Armed with an exciting new product but operating in uncertain and demanding conditions, start-ups face a variety of obstacles. Major issues are surrounding and arising from fundraising, which hinder this decisive moment in the life of a start-up. But what are these stumbling blocks that make this crucial operation tedious?
The primary market for unlisted securities is an ecosystem-based on human execution, subject to heavy and strict regulations on financial investment. The cost of capital is such that below a certain amount, it is very difficult to access sources of funding.
There are several main types of investors who can participate in raising funds for a start-up. From public aid, through business angels and crowdfunding to venture capital funds, it becomes difficult to bring all these players together around the same round of financing given the different approaches that will have to be applied to enable the participation of the different parties.
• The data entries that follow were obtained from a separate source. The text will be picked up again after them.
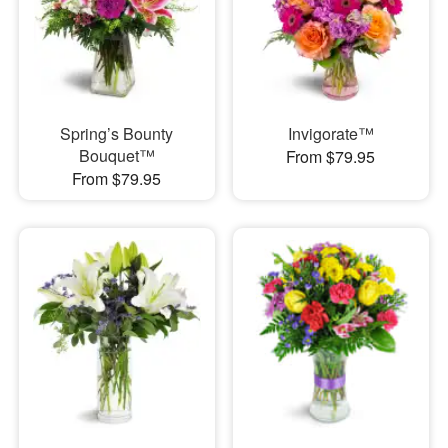
Spring’s Bounty
Invigorate™
Bouquet™
From $79.95
From $79.95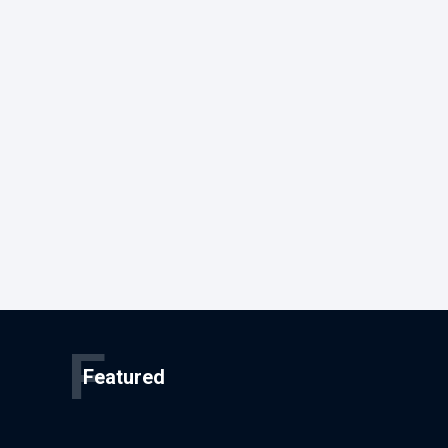
F
Featured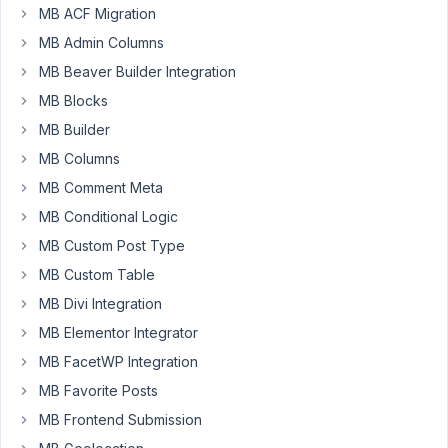
to
MB ACF Migration
get
MB Admin Columns
alle
MB Beaver Builder Integration
the
values
MB Blocks
from
MB Builder
a
MB Columns
image
MB Comment Meta
upload
field.
MB Conditional Logic
I
MB Custom Post Type
have
MB Custom Table
max.
MB Divi Integration
5
images
MB Elementor Integrator
in
MB FacetWP Integration
this
MB Favorite Posts
field.
Sometimes,
MB Frontend Submission
I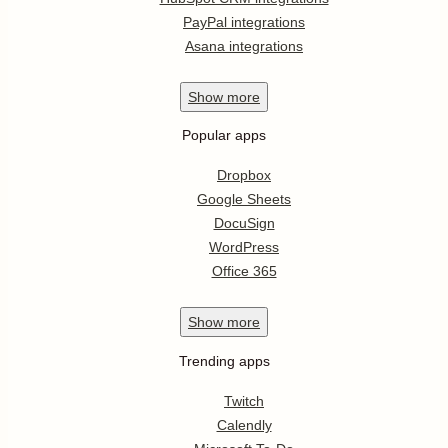
PayPal integrations
Asana integrations
Show
more
Popular apps
Dropbox
Google Sheets
DocuSign
WordPress
Office 365
Show
more
Trending apps
Twitch
Calendly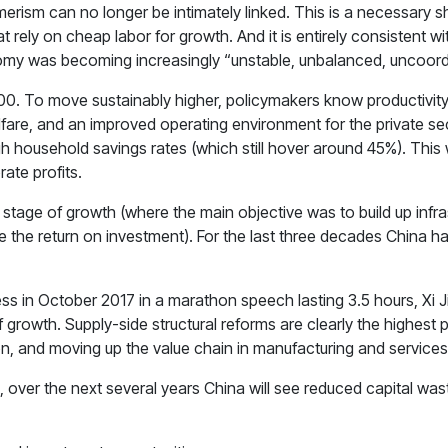
sm can no longer be intimately linked. This is a necessary shif
ely on cheap labor for growth. And it is entirely consistent wi
my was becoming increasingly “unstable, unbalanced, uncoordi
. To move sustainably higher, policymakers know productivity m
re, and an improved operating environment for the private sector
h household savings rates (which still hover around 45%). This w
ate profits.
n stage of growth (where the main objective was to build up infr
e the return on investment). For the last three decades China h
ss in October 2017 in a marathon speech lasting 3.5 hours, Xi 
growth. Supply-side structural reforms are clearly the highest 
on, and moving up the value chain in manufacturing and services
 over the next several years China will see reduced capital was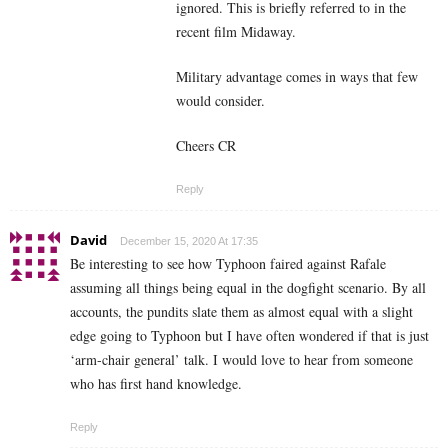
ignored. This is briefly referred to in the
recent film Midaway.
Military advantage comes in ways that few
would consider.
Cheers CR
Reply
David
December 15, 2020 At 17:35
Be interesting to see how Typhoon faired against Rafale
assuming all things being equal in the dogfight scenario. By all
accounts, the pundits slate them as almost equal with a slight
edge going to Typhoon but I have often wondered if that is just
‘arm-chair general’ talk. I would love to hear from someone
who has first hand knowledge.
Reply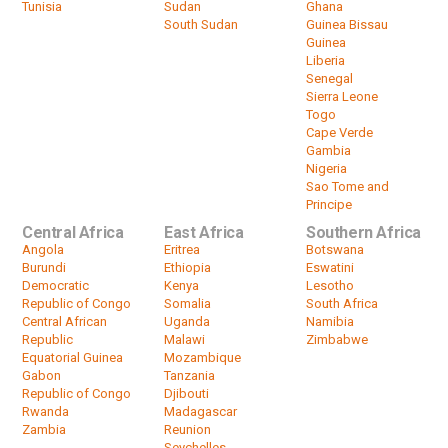
Tunisia
Sudan
Ghana
South Sudan
Guinea Bissau
Guinea
Liberia
Senegal
Sierra Leone
Togo
Cape Verde
Gambia
Nigeria
Sao Tome and
Principe
Central Africa
East Africa
Southern Africa
Angola
Eritrea
Botswana
Burundi
Ethiopia
Eswatini
Democratic
Kenya
Lesotho
Republic of Congo
Somalia
South Africa
Central African
Uganda
Namibia
Republic
Malawi
Zimbabwe
Equatorial Guinea
Mozambique
Gabon
Tanzania
Republic of Congo
Djibouti
Rwanda
Madagascar
Zambia
Reunion
Seychelles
The set of control procedures and the difficulties in managing a large number of investors are also one of the major points of difficulty. The larger the number of investors, the harder the governance and the capitalization table are to maintain. As these processes are not repeatable, each investor brings its additional workload. The use of digital tools, recognized by law, are real sources of hope to increase liquidity but to also ease the management of the administrative task before and after the raising.
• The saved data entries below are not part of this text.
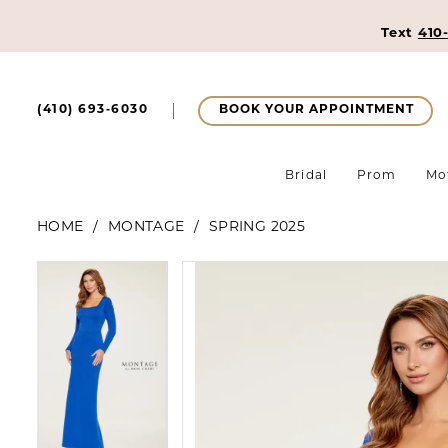
Text
410
BOOK YOUR APPOINTMENT
(410) 693‑6030
Bridal
Prom
Mo
HOME
MONTAGE
SPRING 2025
Pause Autoplay
Previous Slide
Next Slide
Pause Autoplay
Previous Slide
Next Slide
Products
Skip
0
0
Views
to
1
Carousel
end
1
2
2
3
3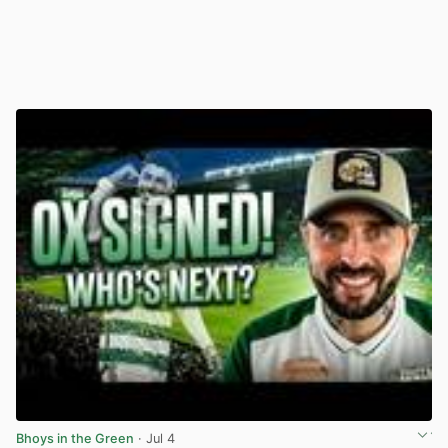
Bhoys in the Green
· Jul 4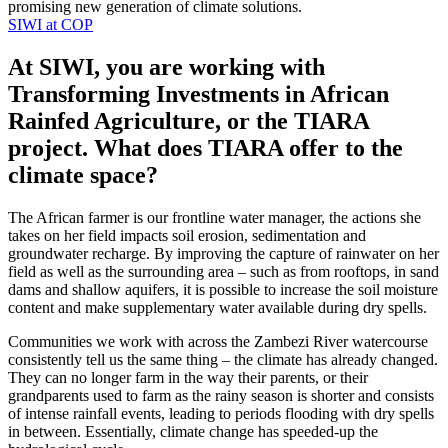
promising new generation of climate solutions.
SIWI at COP
At SIWI, you are working with
Transforming Investments in African
Rainfed Agriculture, or the TIARA
project. What does TIARA offer to the
climate space?
The African farmer is our frontline water manager, the actions she
takes on her field impacts soil erosion, sedimentation and
groundwater recharge. By improving the capture of rainwater on her
field as well as the surrounding area – such as from rooftops, in sand
dams and shallow aquifers, it is possible to increase the soil moisture
content and make supplementary water available during dry spells.
Communities we work with across the Zambezi River watercourse
consistently tell us the same thing – the climate has already changed.
They can no longer farm in the way their parents, or their
grandparents used to farm as the rainy season is shorter and consists
of intense rainfall events, leading to periods flooding with dry spells
in between. Essentially, climate change has speeded-up the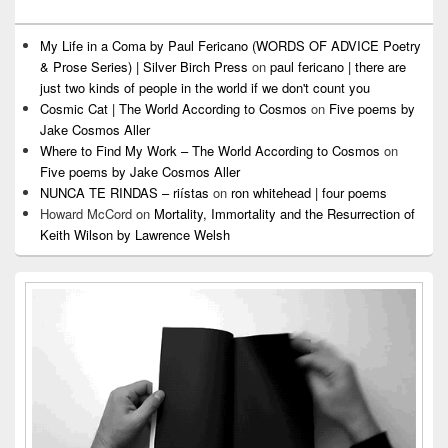
My Life in a Coma by Paul Fericano (WORDS OF ADVICE Poetry
& Prose Series) | Silver Birch Press
on
paul fericano | there are
just two kinds of people in the world if we don't count you
Cosmic Cat | The World According to Cosmos
on
Five poems by
Jake Cosmos Aller
Where to Find My Work – The World According to Cosmos
on
Five poems by Jake Cosmos Aller
NUNCA TE RINDAS – riístas
on
ron whitehead | four poems
Howard McCord
on
Mortality, Immortality and the Resurrection of
Keith Wilson by Lawrence Welsh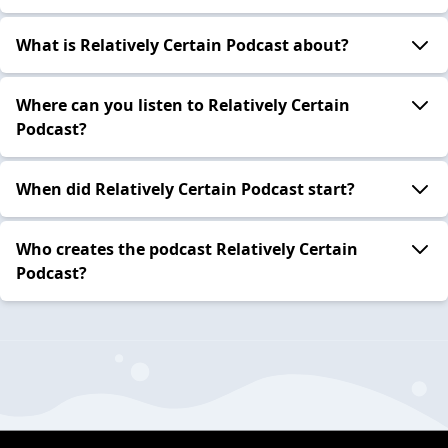
What is Relatively Certain Podcast about?
Where can you listen to Relatively Certain
Podcast?
When did Relatively Certain Podcast start?
Who creates the podcast Relatively Certain
Podcast?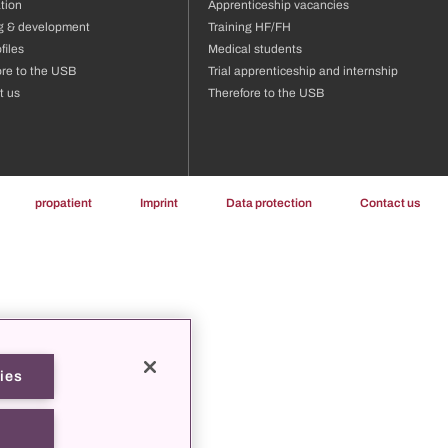
tion
Apprenticeship vacancies
ng & development
Training HF/FH
files
Medical students
ore to the USB
Trial apprenticeship and internship
t us
Therefore to the USB
propatient
Imprint
Data protection
Contact us
ies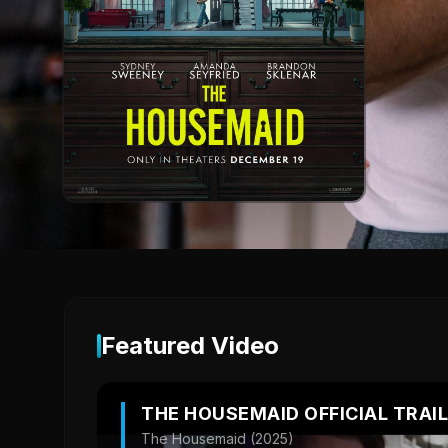
Featured Video
THE HOUSEMAID OFFICIAL TRAI
The Housemaid (2025)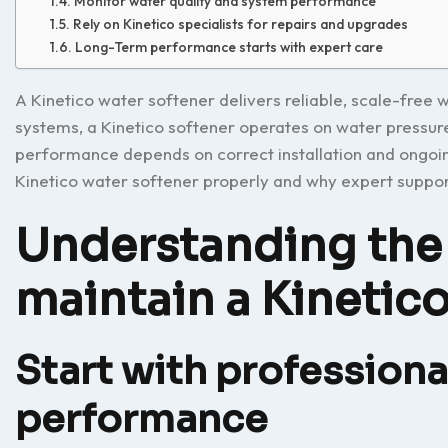
Monitor water quality and system performance
Rely on Kinetico specialists for repairs and upgrades
Long-Term performance starts with expert care
A Kinetico water softener delivers reliable, scale-free 
systems, a Kinetico softener operates on water pressure
performance depends on correct installation and ongoin
Kinetico water softener properly and why expert support
Understanding the 
maintain a Kinetic
Start with professional
performance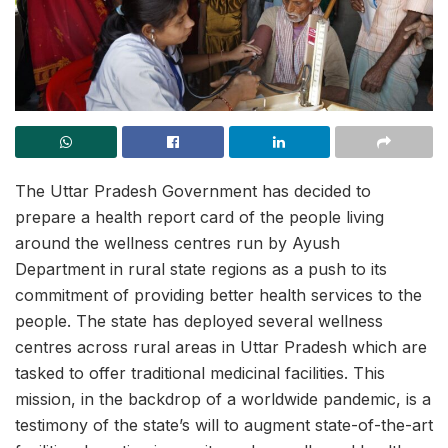
The Uttar Pradesh Government has decided to
prepare a health report card of the people living
around the wellness centres run by Ayush
Department in rural state regions as a push to its
commitment of providing better health services to the
people. The state has deployed several wellness
centres across rural areas in Uttar Pradesh which are
tasked to offer traditional medicinal facilities. This
mission, in the backdrop of a worldwide pandemic, is a
testimony of the state’s will to augment state-of-the-art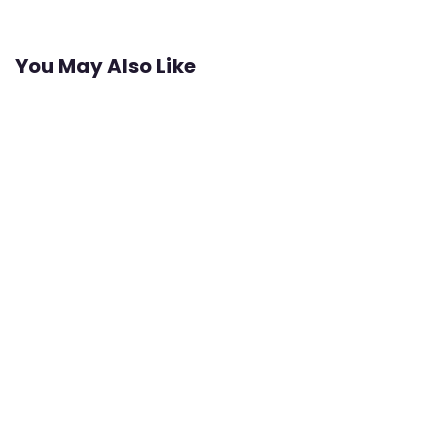
You May Also Like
It is not easy to bring together multiple investors in a single exercise, and then it is necessary to be able to apply all the legislation relating to this type of operation.
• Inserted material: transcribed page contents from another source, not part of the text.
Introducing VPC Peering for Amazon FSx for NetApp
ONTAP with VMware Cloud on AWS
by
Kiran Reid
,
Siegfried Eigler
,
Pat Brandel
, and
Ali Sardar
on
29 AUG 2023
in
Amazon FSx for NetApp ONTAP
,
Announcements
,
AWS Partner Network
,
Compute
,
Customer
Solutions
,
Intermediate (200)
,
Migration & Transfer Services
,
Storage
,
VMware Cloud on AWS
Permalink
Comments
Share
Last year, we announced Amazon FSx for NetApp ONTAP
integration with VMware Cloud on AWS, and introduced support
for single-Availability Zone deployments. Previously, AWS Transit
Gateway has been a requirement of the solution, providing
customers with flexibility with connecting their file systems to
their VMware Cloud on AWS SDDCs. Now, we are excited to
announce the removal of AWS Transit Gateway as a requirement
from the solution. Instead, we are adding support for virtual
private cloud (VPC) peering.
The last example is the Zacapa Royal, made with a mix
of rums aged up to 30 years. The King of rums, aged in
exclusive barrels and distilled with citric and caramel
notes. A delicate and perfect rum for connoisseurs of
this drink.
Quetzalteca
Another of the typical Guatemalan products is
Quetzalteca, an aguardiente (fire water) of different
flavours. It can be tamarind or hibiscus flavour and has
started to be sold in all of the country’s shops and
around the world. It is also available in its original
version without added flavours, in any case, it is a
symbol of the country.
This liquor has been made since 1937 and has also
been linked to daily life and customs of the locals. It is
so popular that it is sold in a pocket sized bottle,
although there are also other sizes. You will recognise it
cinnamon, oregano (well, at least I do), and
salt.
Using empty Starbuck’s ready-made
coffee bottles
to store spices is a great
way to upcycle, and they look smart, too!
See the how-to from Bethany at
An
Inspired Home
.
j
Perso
Overall, the procedures for issuing securities are particularly tedious. The lack of standardization results in a considerable loss of time. The most restrictive steps are those relating to the control of future investors.
To ensure that fundraisings are compliant, governments have put in place a binding regulatory framework that places the burden of information gathering and first-level controls on the economic agents involved in fundraising. This applies to the start-up that initiates the fundraising to control investors willing to participate. It must collect and analyze investors’ identification documents (KYC: Know Your Customer, KYB: Know Your Business) to determine whether the individual or entity is legitimated to participate in the fundraising, in the light of the specific regulations issued by its country of origin but also of the restrictions that the start-up itself has defined. As this task is purely manual, it is particularly time-consuming, a phenomenon that a start-up wants to avoid at all costs at a moment where productivity is key. At present, it takes more than a week to complete a KYC procedure for a single investor, the costs are multiplied by the number of interested investors and the banks’ back office is overwhelmed. It should be noted that this process is not reproducible, even though the European MiFID II Directive allows it to be reused for one year.
This obligation also applies to certain investors. Let’s take the example of investment funds, major players in the start-up ecosystem. These entities, which have large portfolios, have many cases to analyze and are therefore particularly affected by these constraints. They are responsible for analyzing the start-up and its members, with an obligation to identify the various beneficial owners of the start-up: “any entity or individual holding directly or indirectly 25% of the capital and voting rights or any individual who exercises control over the management, administrative or executive bodies”, Monetary and Financial Code. They must also be able, before any investment, to identify the origin and destination of the money flows of the financing round in which they are participating. In short, they must check the identity documents of all the start-up’s members and those participating in the future investment round. And this only concerns natural persons, a similar procedure is required for legal entities (Kbis, statues, etc.). Let us keep in mind that all these steps are to be considered before making any kind of investment.
Concerning the AML procedure, for payment in fiduciary money, it will take at least 5 days. These similar processes lead to errors, which are subject to sanctions by the regulators, as they allow illegal funds to be used, or investors not authorized to participate in a transaction.
All of these constraints are related to the successful completion of fundraising, but they keep going when an investor decides to resell the shares he owns.
The market for unlisted securities suffers from a lack of liquidity due to a lack of infrastructure allowing for fast, secure, and smooth trading. Shareholders often find it difficult to resell their securities and have to rely on intermediaries. Intermediaries are synonymous with costs, which reduces the capital gain made on the securities. Also, during this type of transaction, it is common for the price of these securities to be depreciated. Supply and demand meet with difficulty; shareholders are forced to lower the resale price of their securities.
At present, the “shareledger” (Registry of shareholders) of unlisted securities must be kept in paper form. Digital tools can be used to forecast its future state, but it still needs to be updated it in paper form. In the absence of access to reliable information, many errors of assessment can be made, leading to numerous round trips, slowing down the procedure. Finally, there is an obvious lack of traceability due to the numerous intermediaries, who are likely to swap or lose documents. The whole process, therefore, seems obsolete in the light of current technology.
The ecosystem for raising funds for start-ups is therefore fraught with pitfalls, from regulatory constraints to the diversity of investors and their methods to the difficulty of reselling securities in a secondary market — the gap between the listed and unlisted market is still very wide. However, the use of new technologies, recently recognized by law, will make it possible to transform the evolution of these securities throughout their life cycle. The call for blockchain technology seems to be the door open to compliant, automated, universal fundraising with a liquid secondary market.